The problem: Every line of the following records that includes "evenodd" should be copied.

Content starts

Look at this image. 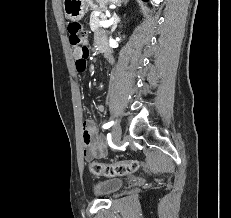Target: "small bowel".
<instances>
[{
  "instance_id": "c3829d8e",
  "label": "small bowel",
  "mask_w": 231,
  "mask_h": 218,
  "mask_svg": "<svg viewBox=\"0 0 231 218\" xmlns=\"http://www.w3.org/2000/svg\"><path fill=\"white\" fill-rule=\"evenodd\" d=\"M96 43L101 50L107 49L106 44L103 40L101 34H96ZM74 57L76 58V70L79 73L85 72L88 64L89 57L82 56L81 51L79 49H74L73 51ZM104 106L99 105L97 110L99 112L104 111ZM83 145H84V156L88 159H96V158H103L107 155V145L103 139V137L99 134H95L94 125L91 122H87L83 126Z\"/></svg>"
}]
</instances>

Content ends
Content starts

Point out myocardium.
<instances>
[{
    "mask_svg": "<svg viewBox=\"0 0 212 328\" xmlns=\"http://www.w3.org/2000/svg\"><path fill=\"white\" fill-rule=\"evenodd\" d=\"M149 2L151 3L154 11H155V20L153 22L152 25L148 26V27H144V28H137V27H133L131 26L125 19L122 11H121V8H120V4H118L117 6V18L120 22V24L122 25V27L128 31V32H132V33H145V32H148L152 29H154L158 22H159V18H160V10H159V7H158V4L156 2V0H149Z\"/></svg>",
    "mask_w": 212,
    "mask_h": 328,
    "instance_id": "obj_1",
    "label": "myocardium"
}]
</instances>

Content ends
Content starts

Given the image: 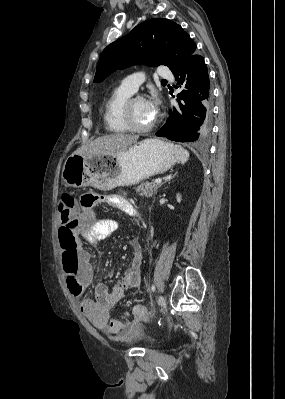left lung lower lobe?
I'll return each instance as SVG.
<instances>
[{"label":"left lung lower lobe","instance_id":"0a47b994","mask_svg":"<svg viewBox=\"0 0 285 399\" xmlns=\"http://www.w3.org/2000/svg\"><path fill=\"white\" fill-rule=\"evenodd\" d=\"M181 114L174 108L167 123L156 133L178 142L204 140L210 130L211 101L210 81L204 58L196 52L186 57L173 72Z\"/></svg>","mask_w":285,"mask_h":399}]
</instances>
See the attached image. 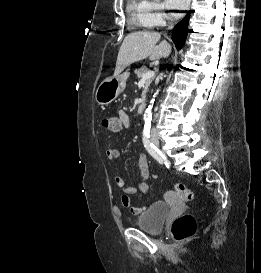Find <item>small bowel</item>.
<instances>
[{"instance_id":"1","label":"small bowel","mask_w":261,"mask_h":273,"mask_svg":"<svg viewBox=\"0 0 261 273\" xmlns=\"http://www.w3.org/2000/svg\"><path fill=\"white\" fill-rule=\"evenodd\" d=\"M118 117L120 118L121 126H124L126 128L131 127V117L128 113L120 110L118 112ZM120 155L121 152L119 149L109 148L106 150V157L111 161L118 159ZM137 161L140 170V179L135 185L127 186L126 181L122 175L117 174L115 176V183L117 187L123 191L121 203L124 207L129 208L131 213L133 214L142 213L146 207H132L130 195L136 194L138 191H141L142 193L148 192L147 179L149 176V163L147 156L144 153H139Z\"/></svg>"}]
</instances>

Content ends

Response for this exercise:
  "mask_svg": "<svg viewBox=\"0 0 231 218\" xmlns=\"http://www.w3.org/2000/svg\"><path fill=\"white\" fill-rule=\"evenodd\" d=\"M96 43L101 50L107 49L106 44L103 40L101 34H96ZM74 57L76 58V70L79 73L85 72L88 64L89 57L82 56L81 51L79 49H74L73 51ZM104 106L99 105L97 110L99 112L104 111ZM83 145H84V156L88 159H96V158H103L107 155V145L103 139V137L99 134H95L94 125L91 122H87L83 126Z\"/></svg>"
    "mask_svg": "<svg viewBox=\"0 0 212 328\" xmlns=\"http://www.w3.org/2000/svg\"><path fill=\"white\" fill-rule=\"evenodd\" d=\"M149 2L151 3L154 11H155V20L153 22L152 25L148 26V27H144V28H137V27H133L131 26L125 19L122 11H121V8H120V4H118L117 6V18L120 22V24L122 25V27L128 31V32H132V33H145V32H148L152 29H154L158 22H159V18H160V10H159V7H158V4L156 2V0H149Z\"/></svg>",
[{"label":"left lung lower lobe","instance_id":"0a47b994","mask_svg":"<svg viewBox=\"0 0 285 399\" xmlns=\"http://www.w3.org/2000/svg\"><path fill=\"white\" fill-rule=\"evenodd\" d=\"M181 114L174 108L167 123L156 133L178 142L204 140L210 130L211 101L210 81L204 58L196 52L186 57L173 72Z\"/></svg>","mask_w":285,"mask_h":399}]
[{"instance_id":"1","label":"small bowel","mask_w":261,"mask_h":273,"mask_svg":"<svg viewBox=\"0 0 261 273\" xmlns=\"http://www.w3.org/2000/svg\"><path fill=\"white\" fill-rule=\"evenodd\" d=\"M118 117L120 118L121 126H124L126 128L131 127V117L128 113L120 110L118 112ZM120 155L121 152L119 149L109 148L106 150V157L111 161L118 159ZM137 161L140 170V179L135 185L127 186L126 181L122 175L117 174L115 176V183L117 187L123 191L121 203L124 207L129 208L131 213L133 214L142 213L146 207H132L130 195L136 194L138 191H141L142 193L148 192L147 179L149 176V163L147 156L144 153H139Z\"/></svg>"}]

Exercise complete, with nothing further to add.